Originally posted by no1marauder
Rather than going to your usual tactic of saying the Pope didn't mean what he said, I wish you and/or Ivanhoe or anybody else would cite some OFFICIAL source for the RCC's current views on evolution. Your point is absurd; a ...[text shortened]... me and see if you want to continue with this ridiculous assertion.
1. First, stop reading your own views into the Pope's writings - the Pope
did not refer to [biological] evolution as monistic or pantheistic.
(a) What he did refer to were monistic and pantheistic notions about the world being in continual evolution.
(b) Monism and pantheism are metaphysical theories; a monistic/pantheistic opinion about the world would be an opinion about the nature of the world's reality. Processes outside the natural world would be
exactly the kind of thing a metaphysical theory would look at.
The Pope meant exactly what he said. You're just misreading it.
2. That Spencer's particular views faced much criticism at the turn of the century did not mean his intellectual influence was waning.
(a) He was a social evolutionist and did more to popularise the term "evolution" that any other person in history - Darwin included.

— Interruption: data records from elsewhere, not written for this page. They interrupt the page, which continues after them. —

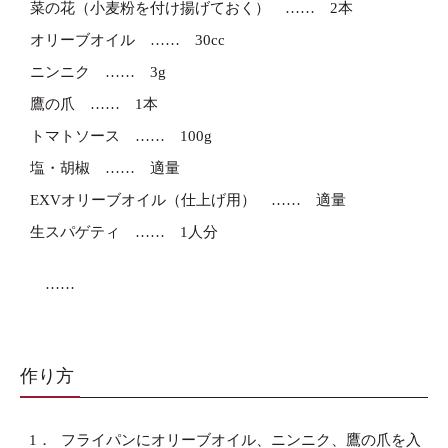
菜の花（小麦粉を付け揚げておく）
2本
オリーブオイル
30cc
ニンニク
3g
鷹の爪
1本
トマトソース
100g
塩・胡椒
適量
EXVオリーブオイル（仕上げ用）
適量
生スパゲティ
1人分
作り方
1．
フライパンにオリーブオイル、ニンニク、鷹の爪を入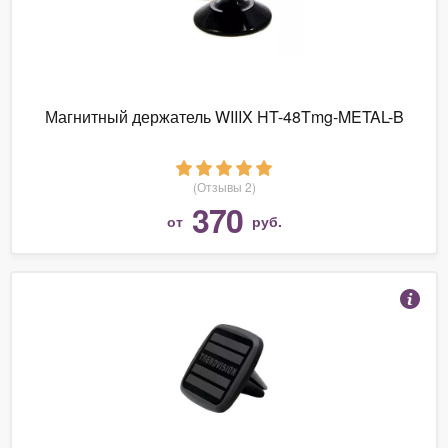
Магнитный держатель WIIIX HT-48Tmg-METAL-B
(Отзывы 2)
370
от
руб.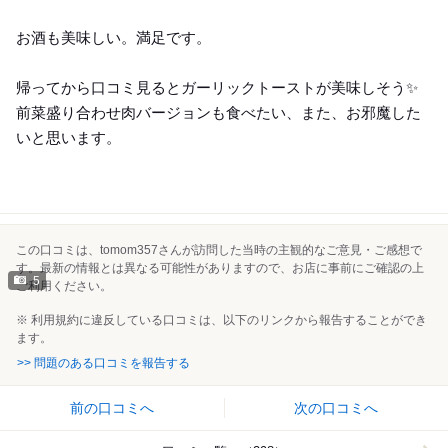
お酒も美味しい。満足です。
帰ってから口コミ見るとガーリックトーストが美味しそう✨
前菜盛り合わせ肉バージョンも食べたい、また、お邪魔した
いと思います。
この口コミは、tomom357さんが訪問した当時の主観的なご意見・ご感想で
す。最新の情報とは異なる可能性がありますので、お店に事前にご確認の上
5
ご利用ください。
※ 利用規約に違反している口コミは、以下のリンクから報告することができ
ます。
>> 問題のある口コミを報告する
前の口コミへ
次の口コミへ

It was Spencer who coined the term "survival of the fittest".
(b) Along with Mill and Sidgwick, Spencer was a pioneer of liberalism and liberal utilitarianism - popular well into the 20th century.

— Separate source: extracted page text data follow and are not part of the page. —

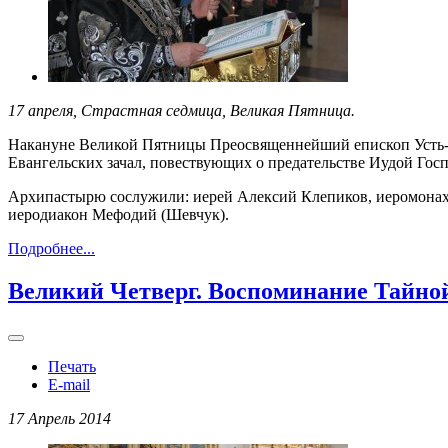
17 апреля, Страстная седмица, Великая Пятница.
Накануне Великой Пятницы Преосвященнейший епископ Усть-
Евангельских зачал, повествующих о предательстве Иудой Гос
Архипастырю сослужили: иерей Алексий Клепиков, иеромонах 
иеродиакон Мефодий (Шевчук).
Подробнее...
Великий Четверг. Воспоминание Тайно
Печать
E-mail
17 Апрель 2014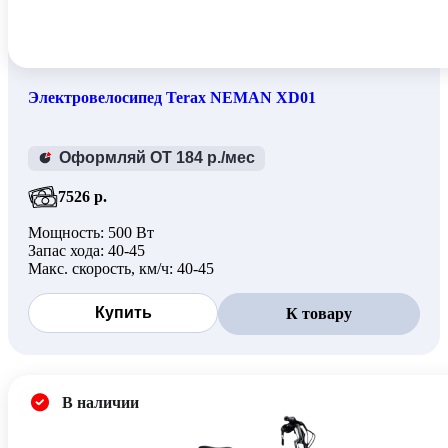
Электровелосипед Terax NEMAN XD01
Оформляй ОТ 184 р./мес
7526 р.
Мощность: 500 Вт
Запас хода: 40-45
Макс. скорость, км/ч: 40-45
Купить
К товару
В наличии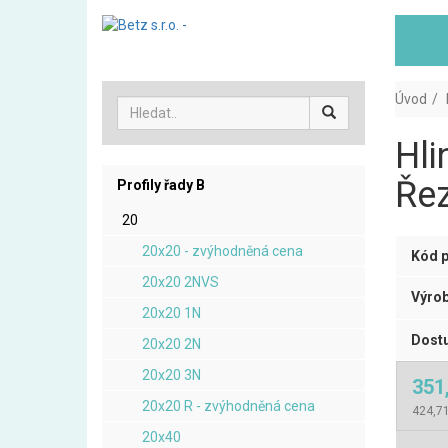
Úvod
Hli
Řez
Profily řady B
20
20x20 - zvýhodněná cena
Kód p
20x20 2NVS
Výrob
20x20 1N
Dostu
20x20 2N
20x20 3N
351
20x20 R - zvýhodněná cena
424,7
20x40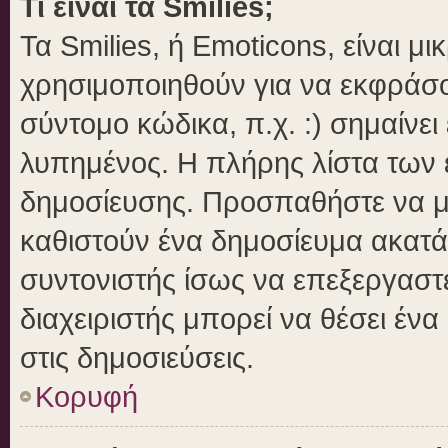
Τι είναι τα Smilies;
Τα Smilies, ή Emoticons, είναι μ
χρησιμοποιηθούν για να εκφράσ
σύντομο κώδικα, π.χ. :) σημαίνει
λυπημένος. Η πλήρης λίστα των ε
δημοσίευσης. Προσπαθήστε να μην
καθιστούν ένα δημοσίευμα ακατά
συντονιστής ίσως να επεξεργαστε
διαχειριστής μπορεί να θέσει ένα
στις δημοσιεύσεις.
Κορυφή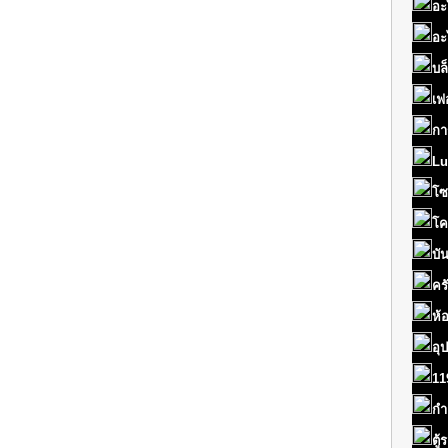
อะ
อะ
บล
เฟ
กา
Lu
โซ
โค
บั
คร
ห้
อุ
11
กำ
ตู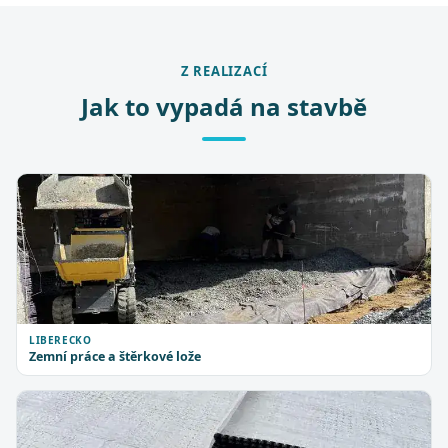
Z REALIZACÍ
Jak to vypadá na stavbě
LIBERECKO
Zemní práce a štěrkové lože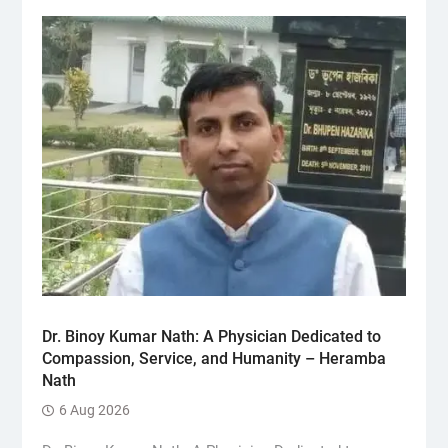
Dr. Binoy Kumar Nath: A Physician Dedicated to
Compassion, Service, and Humanity – Heramba
Nath
6 Aug 2026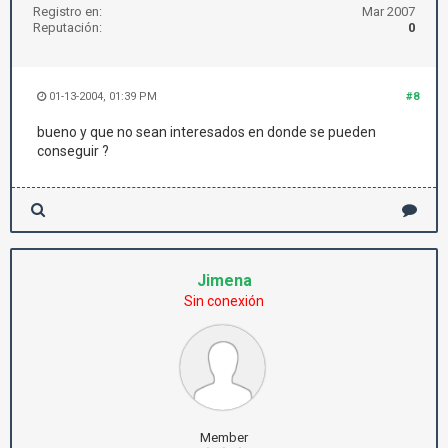
Registro en:
Mar 2007
Reputación:
0
01-13-2004, 01:39 PM
#8
bueno y que no sean interesados en donde se pueden
conseguir ?
Jimena
Sin conexión
Member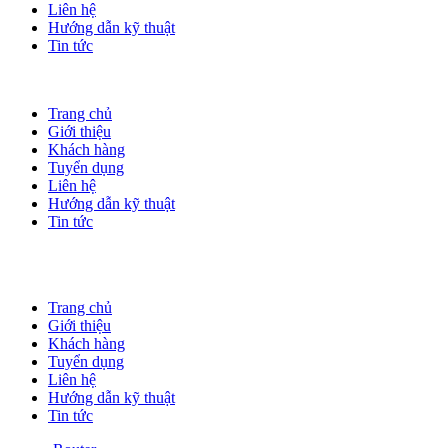
Liên hệ
Hướng dẫn kỹ thuật
Tin tức
Trang chủ
Giới thiệu
Khách hàng
Tuyển dụng
Liên hệ
Hướng dẫn kỹ thuật
Tin tức
Trang chủ
Giới thiệu
Khách hàng
Tuyển dụng
Liên hệ
Hướng dẫn kỹ thuật
Tin tức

In any case, Spencer was just an example. The influence of Social Evolutionism/Darwinism in the early part of the 20th century cannot be denied - take the American eugenics movement, or Nazi ideology, for instance. The last would still have been fresh in the mind of the war-time Pope when he penned his 1950 encyclical.
3.
Humani Generis aimed to denounce several philosophies in vogue at the time - not just social/ethical evolutionism. Also explicit are the Pope's condemnations of [nihilistic] existentialism and historicism.